The Patriot has it on good grounds that the NUST Council met last week and the Tjivikua faction narrowly managed to keep him on board. Highly placed sources who were part of the proceedings said most of the external Council members voted against a six-month contract extension for Tjivikua, while the internal ones stood firmly behind their honcho.
Board chairperson Esi Schimming-Chase, who this week bluntly refused to answer questions from this newspaper on the developments, is said to have supported the extension while her deputy Goms Menette was against it.
On Wednesday, Council members met with Minister of Higher Education, Training and Innovation Dr. Itah Kandjii-Murangi and her team to discuss the way forward.
Ministerial sources indicated that the minister wants Tjivikua gone by March 2019.
The minister’s initial directive was for Tjivikua only to stay only until December 2018. Schimming-Chase in September this year also indicated that Council wants a new VC to be recruited by the time the 2019 academic year kicks off.
In an unprecedented move, she successfully spearheaded a campaign that secured a further six month term for Tjivikua.
Some Council members wanted the minister to be consulted about the six-month extension while others argued otherwise.
According to sources, those who pushed for the extension were of the opinion that the extension is not a renewal and thus should not be taken to Minister.
The other group feels Tjivikua had a five year contract and going beyond that is subject to the Minister being informed.
The new Council resolution states that the contract is extended for six more months, with an option to be renewed.
Council Chair silent
Schimming-Chase this week chose to ignore written questions sent to her via Whatsapp regarding the controversial recruitment process.
Since there was no clear-cut majority between Council members on the contract extension of Professor Tjivikua which was eventually extended, The Patriot wanted to know from her how such a development impacts the relations within the board and whether it is a concern for her as chairperson.
With Professor Tjivikua on his way out, there has been concerns as to whether he should be allowed to take major decisions such as the disciplining of senior officials and other operational matters, this question she also did not attend to.
The Patriot also asked if Council in any way communicated with Dr.Itah Kandjii-Murangi regarding the current status of the recruitment process and whether she as chairperson is satisfied with the manner in which the recruitment process is progressing.
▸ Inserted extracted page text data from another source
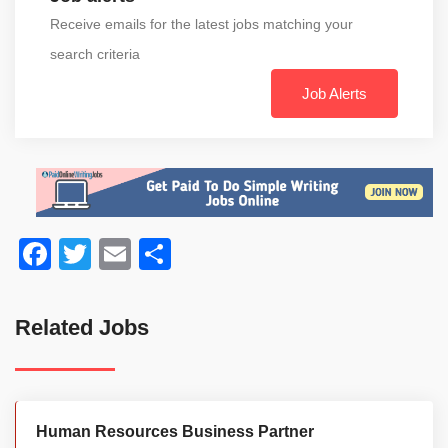
Receive emails for the latest jobs matching your
search criteria
Job Alerts
Facebook
Twitter
Email
Share
Related Jobs
Human Resources Business Partner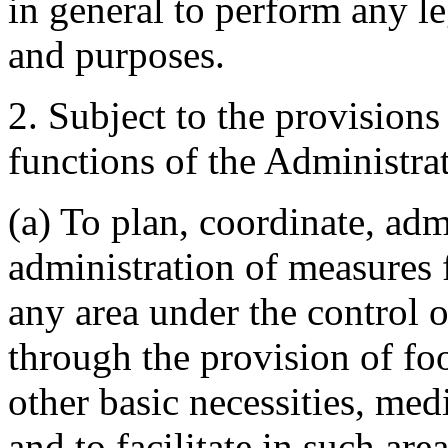
in general to perform any leg
and purposes.
2. Subject to the provisions
functions of the Administrat
(a) To plan, coordinate, adm
administration of measures f
any area under the control 
through the provision of foo
other basic necessities, medi
and to facilitate in such are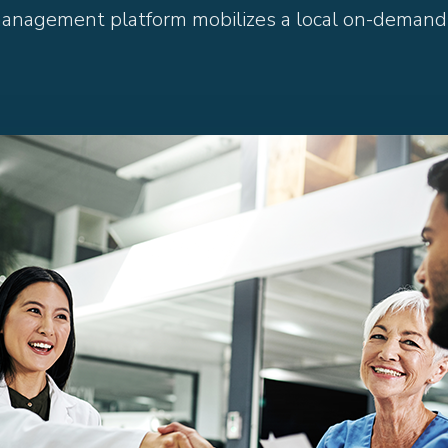
management platform mobilizes a local on-demand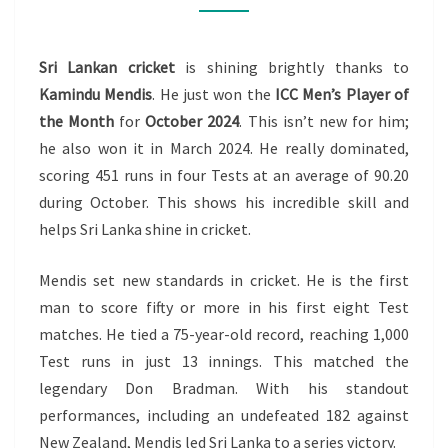
THE
MONTH
Sri Lankan cricket
is shining brightly thanks to
–
Kamindu Mendis
. He just won the
ICC Men’s Player of
OCTOBER
the Month
for
October 2024
. This isn’t new for him;
2024
he also won it in March 2024. He really dominated,
scoring 451 runs in four Tests at an average of 90.20
during October. This shows his incredible skill and
helps Sri Lanka shine in cricket.
Mendis set new standards in cricket. He is the first
man to score fifty or more in his first eight Test
matches. He tied a 75-year-old record, reaching 1,000
Test runs in just 13 innings. This matched the
legendary Don Bradman. With his standout
performances, including an undefeated 182 against
New Zealand, Mendis led Sri Lanka to a series victory.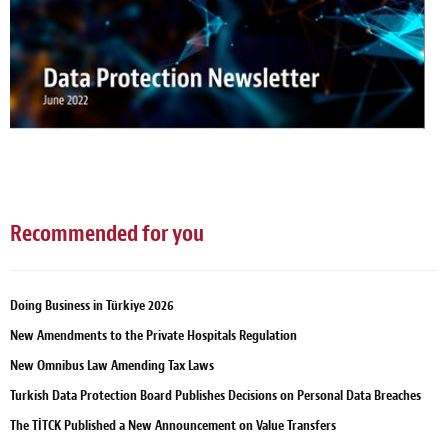
Recommended for you
Doing Business in Türkiye 2026
New Amendments to the Private Hospitals Regulation
New Omnibus Law Amending Tax Laws
Turkish Data Protection Board Publishes Decisions on Personal Data Breaches
The TİTCK Published a New Announcement on Value Transfers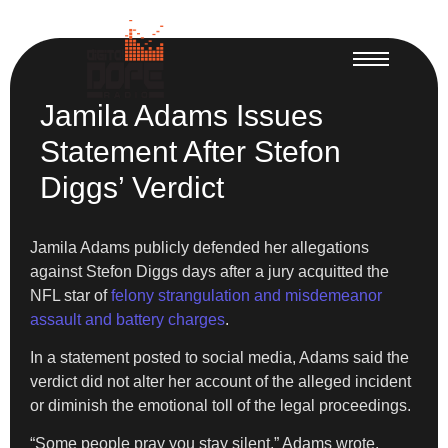
Jamila Adams Issues
Statement After Stefon
Diggs’ Verdict
Jamila Adams publicly defended her allegations
against Stefon Diggs days after a jury acquitted the
NFL star of
felony strangulation and misdemeanor
assault and battery charges
.
In a statement posted to social media, Adams said the
verdict did not alter her account of the alleged incident
or diminish the emotional toll of the legal proceedings.
“Some people pray you stay silent,” Adams wrote.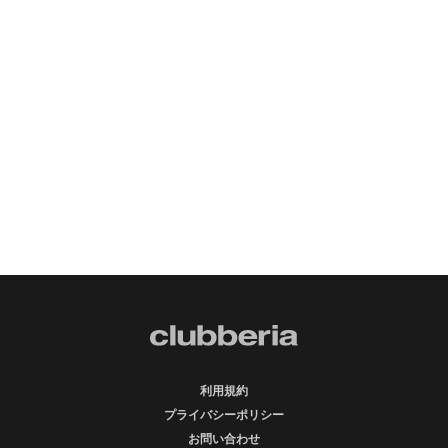
利用規約
プライバシーポリシー
お問い合わせ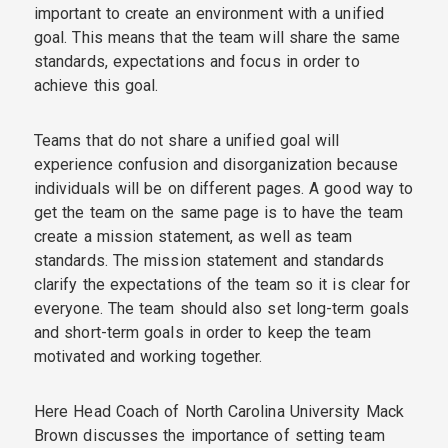
important to create an environment with a unified
goal. This means that the team will share the same
standards, expectations and focus in order to
achieve this goal.
Teams that do not share a unified goal will
experience confusion and disorganization because
individuals will be on different pages. A good way to
get the team on the same page is to have the team
create a mission statement, as well as team
standards. The mission statement and standards
clarify the expectations of the team so it is clear for
everyone. The team should also set long-term goals
and short-term goals in order to keep the team
motivated and working together.
Here Head Coach of North Carolina University Mack
Brown discusses the importance of setting team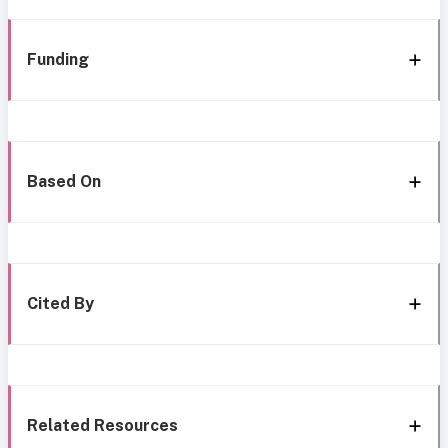
Funding
Based On
Cited By
Related Resources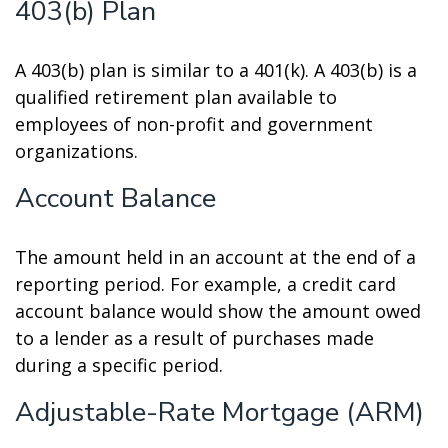
403(b) Plan
A 403(b) plan is similar to a 401(k). A 403(b) is a
qualified retirement plan available to
employees of non-profit and government
organizations.
Account Balance
The amount held in an account at the end of a
reporting period. For example, a credit card
account balance would show the amount owed
to a lender as a result of purchases made
during a specific period.
Adjustable-Rate Mortgage (ARM)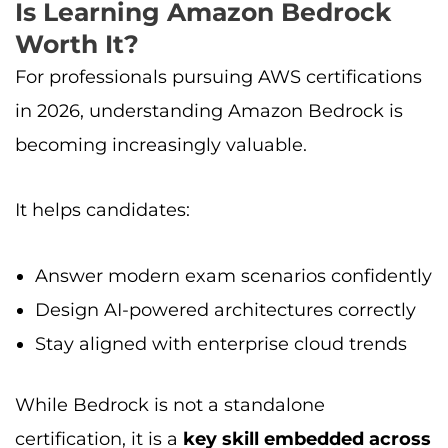
Is Learning Amazon Bedrock
Worth It?
For professionals pursuing AWS certifications
in 2026, understanding Amazon Bedrock is
becoming increasingly valuable.
It helps candidates:
Answer modern exam scenarios confidently
Design AI-powered architectures correctly
Stay aligned with enterprise cloud trends
While Bedrock is not a standalone
certification, it is a
key skill embedded across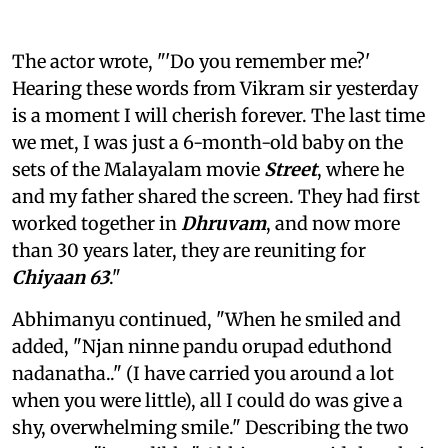
The actor wrote, "'Do you remember me?'
Hearing these words from Vikram sir yesterday
is a moment I will cherish forever. The last time
we met, I was just a 6-month-old baby on the
sets of the Malayalam movie
Street
, where he
and my father shared the screen. They had first
worked together in
Dhruvam
, and now more
than 30 years later, they are reuniting for
Chiyaan 63
."
Abhimanyu continued, "When he smiled and
added, "Njan ninne pandu orupad eduthond
nadanatha.." (I have carried you around a lot
when you were little), all I could do was give a
shy, overwhelming smile." Describing the two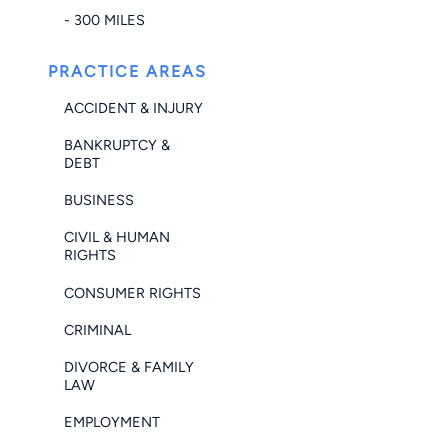
- 300 MILES
PRACTICE AREAS
ACCIDENT & INJURY
BANKRUPTCY &
DEBT
BUSINESS
CIVIL & HUMAN
RIGHTS
CONSUMER RIGHTS
CRIMINAL
DIVORCE & FAMILY
LAW
EMPLOYMENT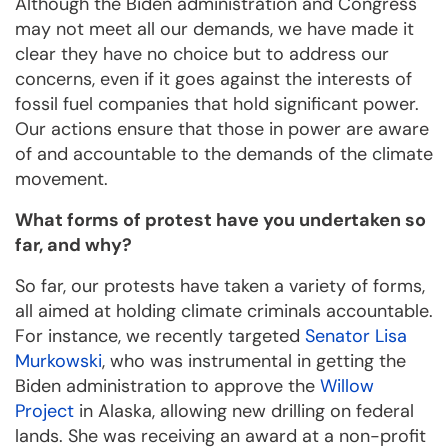
Although the Biden administration and Congress
may not meet all our demands, we have made it
clear they have no choice but to address our
concerns, even if it goes against the interests of
fossil fuel companies that hold significant power.
Our actions ensure that those in power are aware
of and accountable to the demands of the climate
movement.
What forms of protest have you undertaken so
far, and why?
So far, our protests have taken a variety of forms,
all aimed at holding climate criminals accountable.
For instance, we recently targeted
Senator Lisa
Murkowski
, who was instrumental in getting the
Biden administration to approve the
Willow
Project
in Alaska, allowing new drilling on federal
lands. She was receiving an award at a non-profit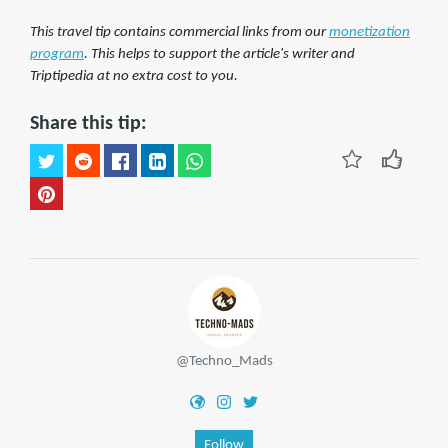
This travel tip contains commercial links from our
monetization
program
. This helps to support the article's writer and
Triptipedia at no extra cost to you.
Share this tip:
@Techno_Mads
Follow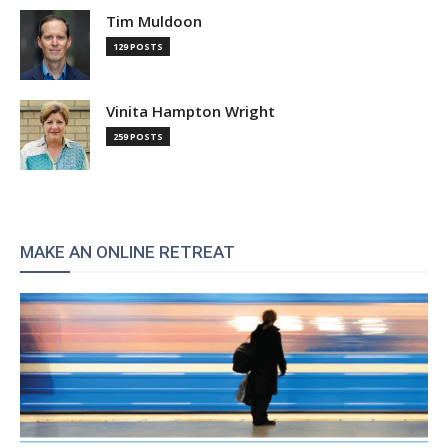
Tim Muldoon
129 POSTS
Vinita Hampton Wright
259 POSTS
MAKE AN ONLINE RETREAT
These questions also yielded no response.
The latest Council split comes a few years after a highly embarrassing spectacle when the previous Council members lashed out at each other, airing dirty laundry in a letter to the prime minister as both pro and anti Tjivikua factions within the Council went for the jugular.
The Patriot understands that this time around the acrimonious display was fully laid bare during last week’s Council meeting when the true extent of the shockingly bitter atmosphere swirled at NUST’s highest decision making body.
Council splits as a result of Tjivikua is nothing new. The previous board walked a similar path years back over the manner in which he runs the university’s affairs.
In November 2015, the former Council wrote to Prime Minister Saara Kuugongelwa-Amadhila because some Council members felt they were sidelined and deliberately blocked by the then chairperson Evelyn Breuer and Tjivikua.
The concerned Council members at the time questioned the alleged exorbitant salary of Tjivikua which was said to have been over N$2 million at the time, while they were still being lobbied to increase it.
There were also claims of tender irregularities, student dissatisfaction, Tjivikua’s alleged overspending and conduct towards his colleagues.
Tjivikua has always played smart by ensuring that he has the Council Chairperson in his corner.
The Council also took issue because the chairperson at the time ignored a request by the Anti- Corruption Commission to probe the issue of favouratism and a payment of over N$400 000 for Tjivikua’s then partner (now wife) Neveara Olivier’s studies. This benefit does not apply to other staffers.